Highly Available Resilient Applications in Kubernetes 2 of 3

This is the second in 3 that outlines Highly Available(HA) and application resilience best practices for running a custom or third party application hosted inside a Kubernetes (K8s) cluster.

Topics Coverred

Kubernetes Controller Manifests

In order have a container hosted on a Kubernetes cluster its API has various types defined. These types can be described a Controller Manifests. Manifests are defined in YAML and JSON documents. Specific controller types provide to create HA applications different types of manifests are recommended.

  1. Deployments - declarative packaging for Pods and ReplicaSets.
  2. StatefulSets - a Controller that provides multiple guarantees: unique identity, ordering of deployment, and storage.

Other controller types offer some features that can be used to create an application that is HA, but using these types is far more complex.

  1. Job - one or more pods that run specified number of those Pods and successfully terminate.
  2. DaemonSet - ensures a single Pod runs on a node as filtered by scheduling rules.

The following controller manifests do not follow HA patterns or have been replaced by newer manifest types.

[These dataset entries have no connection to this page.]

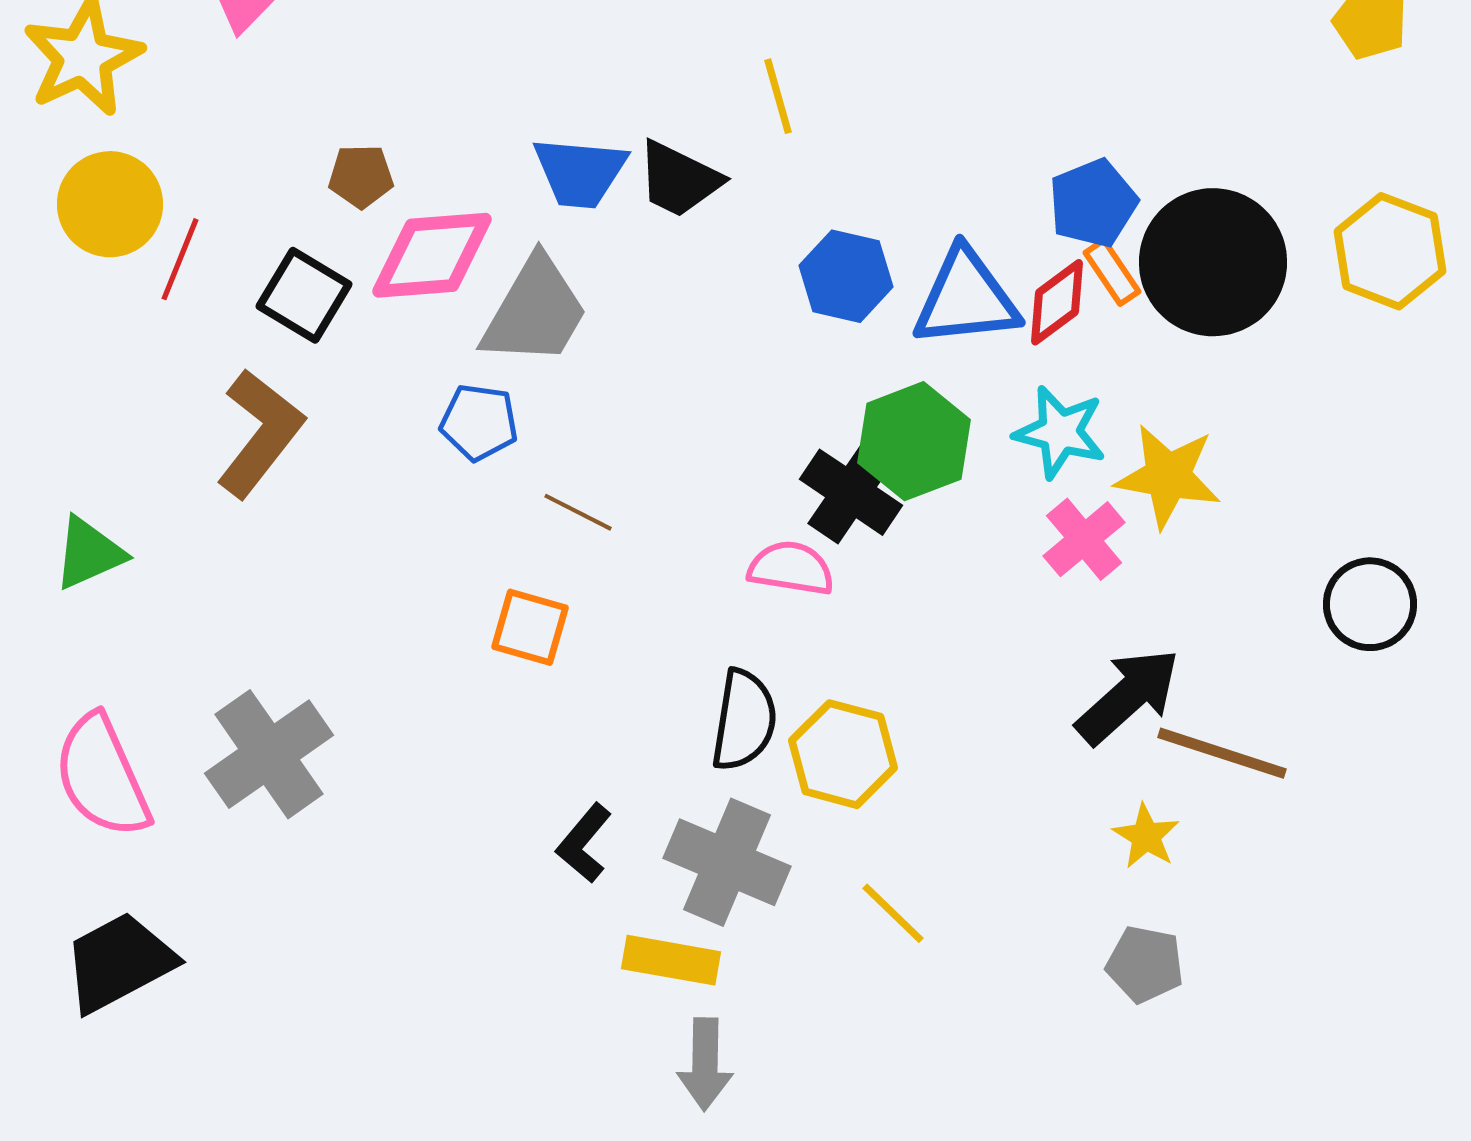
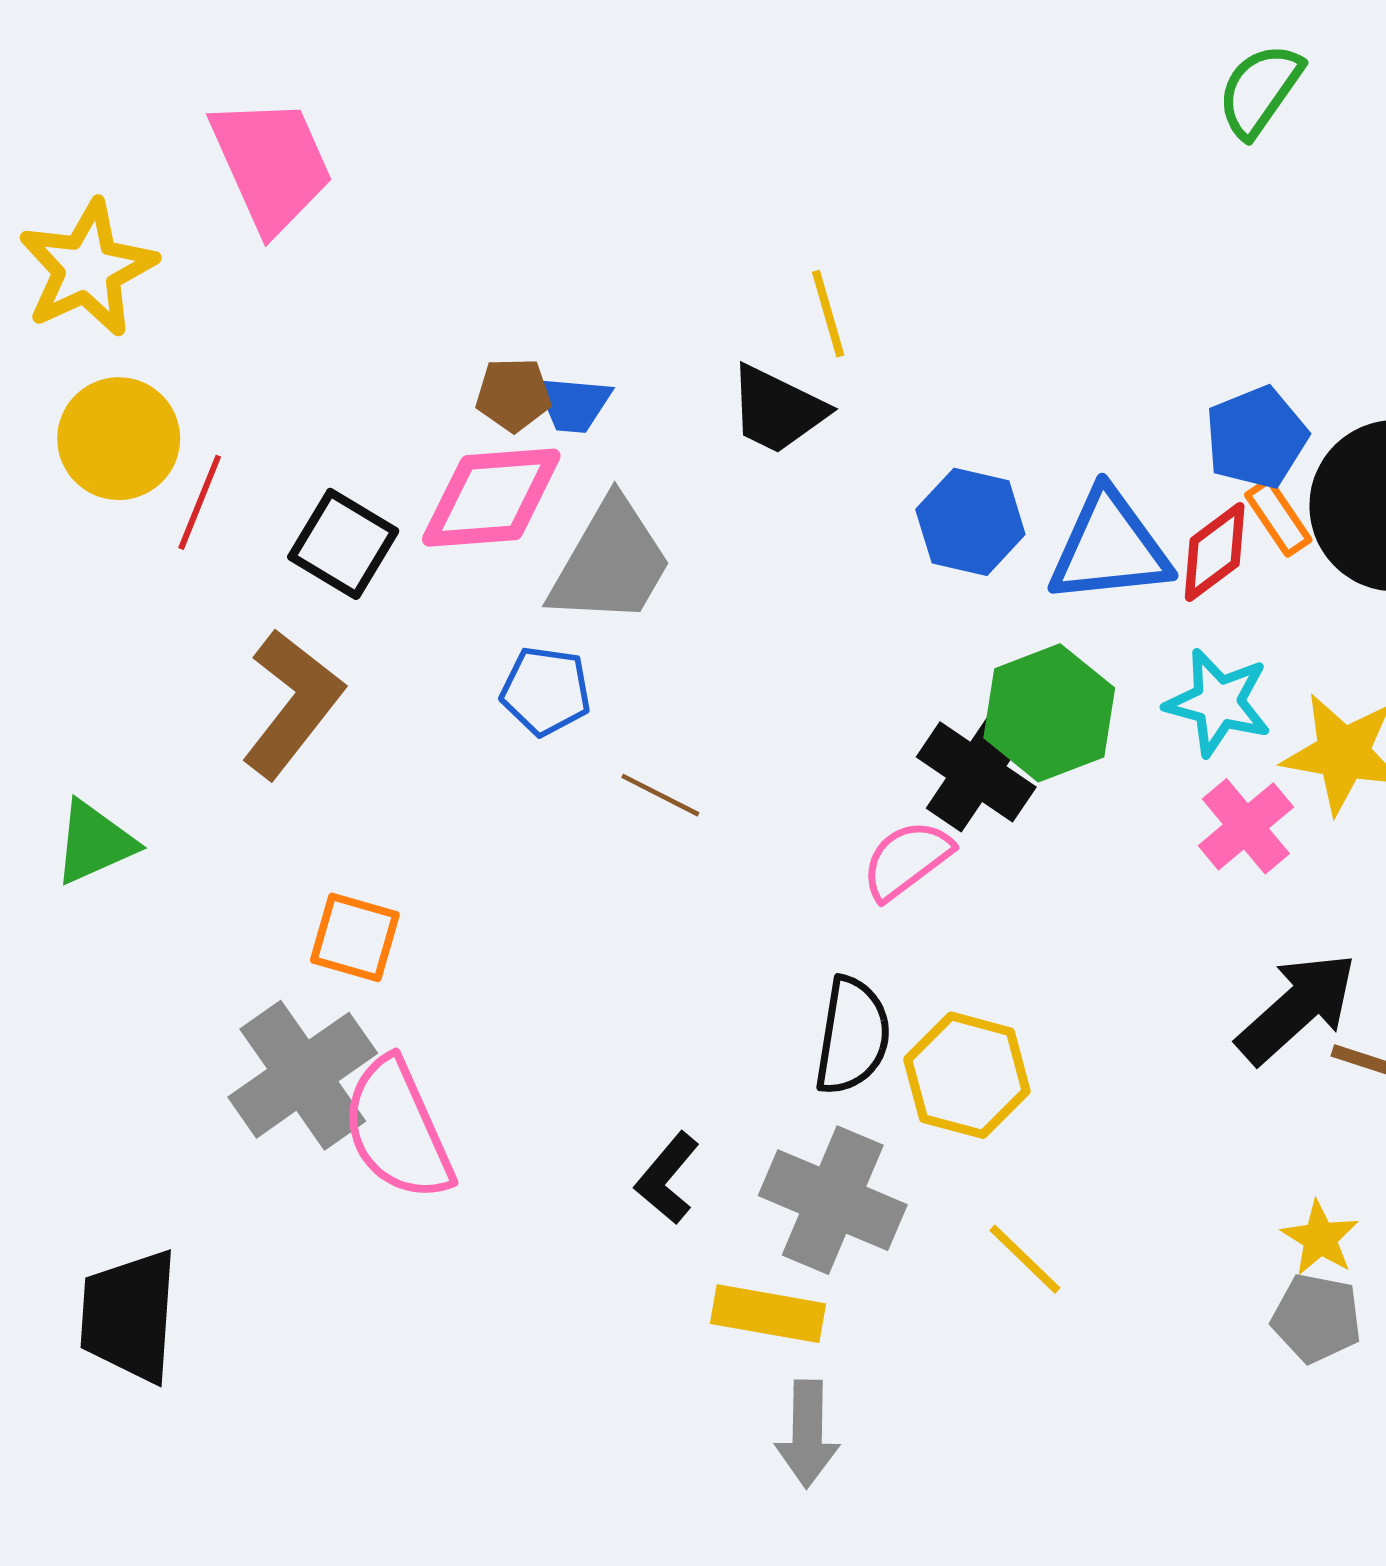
yellow line: (778, 96) -> (828, 314), moved
blue trapezoid: (580, 172) -> (574, 404), moved, size x0.7
brown pentagon: (361, 176) -> (513, 395), moved
pink semicircle: (791, 568) -> (907, 860), turned -46
orange square: (530, 627) -> (355, 937), moved
pink semicircle: (102, 776) -> (398, 1130), moved
yellow star: (1146, 836) -> (1320, 1238), moved
black trapezoid: (119, 962) -> (129, 1316), turned -58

  1. Pod - the packaging of one of more containers deployed to a single node.
  2. ReplicaSet - used by Deployment
  3. Replication Controller - replaced by deployments

All the above controller types provide the basic kubernetes functionality of restarting failed containers. Restarting a failed container is the most basic pattern that assists with HA resiliency.

Deployments

When deploying a stateless microservice, a Deployment is typically the recommended Controller. This manifest includes the capability to have multiple pods that are deployed across multiple nodes. When a Deployment is pair with a Kubernetes Service the containers within the Deployment are load balanced with an internal or external endpoint. When clients communicate with that endpoint, and an event such as a cloud AZ failure occurs, application service is not degraded.

Features include:

  1. Multiple replicas of pods within a deployment
  2. Capability for a rolling update of the deployment
  3. Ability to roll back a deployment
  4. Scale the numbers of a deployment replicas as needed

Two key things must be observed when using deployments: use more than one replica, create or an application that can function with more than one replica. Not following these principles only provides the capability for Pod restarts.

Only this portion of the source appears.